Member of the New York State Assembly from Queens County's 1st District
- In office 1930–1932
- Preceded by: Carl Deutschmann
- Succeeded by: Harold J. Crawford

Justice of the Municipal Court of New York City, Queens Borough, First District
- In office November 1932 – after 1941
- Preceded by: Henry G. Wengel

Personal details
- Party: Democratic

= John O'Rourke (New York politician) =

American politician and judge from New York

John O'Rourke was an American politician and judge from Queens, New York. He served as a member of the New York State Assembly from 1930 to 1932 and later as a Municipal Court Justice in Queens.

==Political career==
O'Rourke, a Democrat, was elected to represent Queens County's 1st District in the New York State Assembly and served from 1930 to 1932.

In January 1932, O'Rourke refused to take the oath of office for the new legislative session to make himself available for appointment as a municipal court justice in Queens, a move believed to be the first of its kind in the state's history. Under the Constitution, legislators had fifteen days in which to take the oath, and a provision prohibited them from accepting a salaried appointment during the legislative term for which they were elected.
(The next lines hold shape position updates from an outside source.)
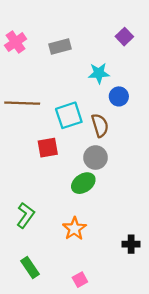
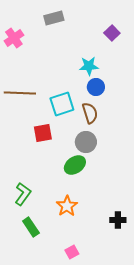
gray rectangle: (60, 47) -> (54, 18), moved
blue circle: (119, 96) -> (96, 87), moved
green rectangle: (30, 267) -> (31, 227), moved

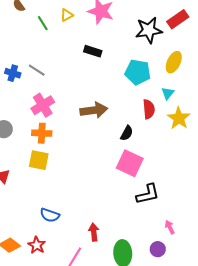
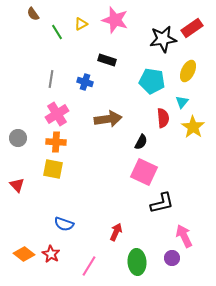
gray line: (37, 70) -> (51, 79), turned 66
blue cross: (13, 73) -> (85, 82), moved
pink arrow: (170, 227) -> (184, 236), size x1.6
red arrow: (94, 232) -> (116, 232), moved, turned 30

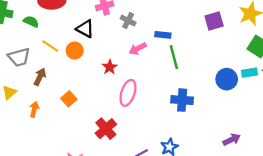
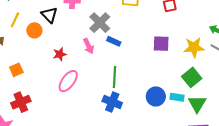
gray cross: (128, 21) -> (100, 23), moved, size x1.5
yellow line: (50, 46) -> (15, 20), turned 63
pink arrow: (138, 49) -> (89, 46), turned -105
green line: (174, 57) -> (115, 77), moved
red cross: (106, 129) -> (21, 102), moved

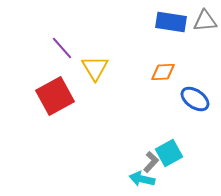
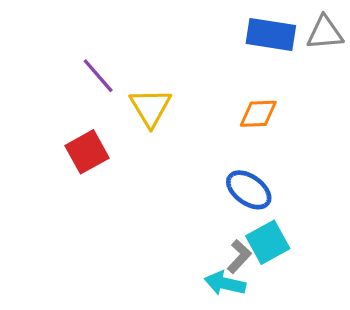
red square: (55, 96) -> (87, 152), size x0.7
blue ellipse: (195, 99) -> (249, 190), moved

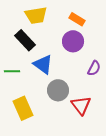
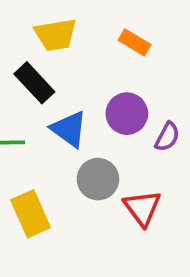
purple circle: (73, 41) -> (127, 114), moved

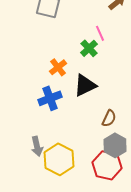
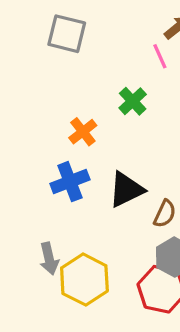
pink line: (100, 33) -> (160, 56), moved
black triangle: (85, 85) -> (126, 190), moved

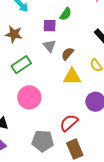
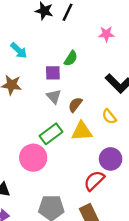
green rectangle: (21, 65) -> (51, 134), moved
red semicircle: (69, 123) -> (94, 181), moved

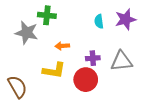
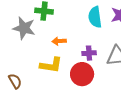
cyan semicircle: (99, 21) -> (95, 17), size x1.5
brown semicircle: (17, 87) -> (15, 81), size x0.7

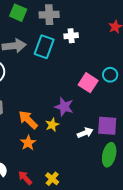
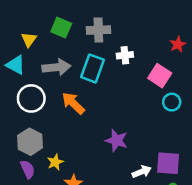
pink square: (88, 83) -> (160, 76), moved
orange arrow: (28, 120) -> (73, 103), moved
yellow star: (52, 125) -> (55, 162), moved

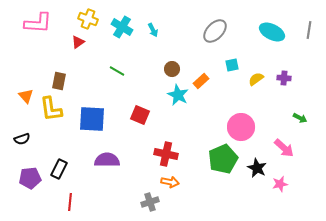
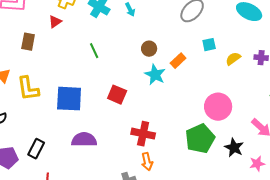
green line: (117, 71) -> (94, 51), turned 35
brown rectangle: (59, 81) -> (28, 42), moved
orange arrow: (170, 182) -> (147, 162), turned 66

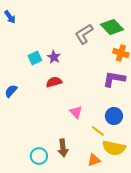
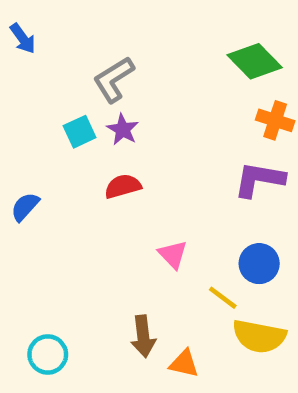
gray L-shape: (84, 34) -> (114, 79), moved
cyan circle: (39, 156) -> (48, 354), moved
orange triangle: (94, 160) -> (184, 364), moved, turned 32

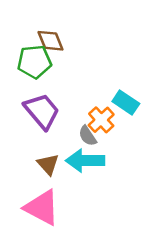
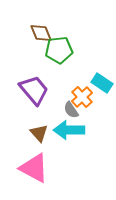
green pentagon: (34, 62) -> (59, 50), moved

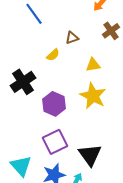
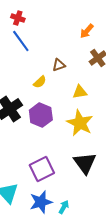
purple hexagon: (54, 104) -> (41, 115), moved
black triangle: (90, 155) -> (85, 163), moved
O'Rourke had been mentioned as a possible successor to Henry G. Wengel, who had been elevated to the New York Supreme Court.

He was succeeded in the Assembly by Harold J. Crawford in 1933.

==Judicial career==
After leaving the Assembly, O'Rourke was elected to the office of justice of the Municipal Court of the City of New York, Borough of Queens, First District, at the general election held in November 1932. He filled a vacancy created by the resignation of his predecessor, Henry G. Wengel.

In May 1938, O'Rourke faced possible disciplinary action by the Appellate Division for altering a court record. O'Rourke had changed the name of a defendant, Simon W. Gerson, a confidential adviser to Manhattan borough president Stanley M. Isaacs, to "Samuel W. Gilson" in a written opinion to shield Gerson from adverse publicity in a rent lawsuit. O'Rourke made the change at the request of another justice, Arthur P. McNulty.

The Appellate Division ultimately decided to withhold disciplinary action against O'Rourke, finding that "no harm was done" and describing his conduct as "heedless" but not corrupt.

In 1941, O'Rourke sought re-election but was defeated in the Democratic primary. He subsequently filed a lawsuit, O'Rourke v. Cohen, arguing that his term did not expire until December 1942, but the court ruled against him.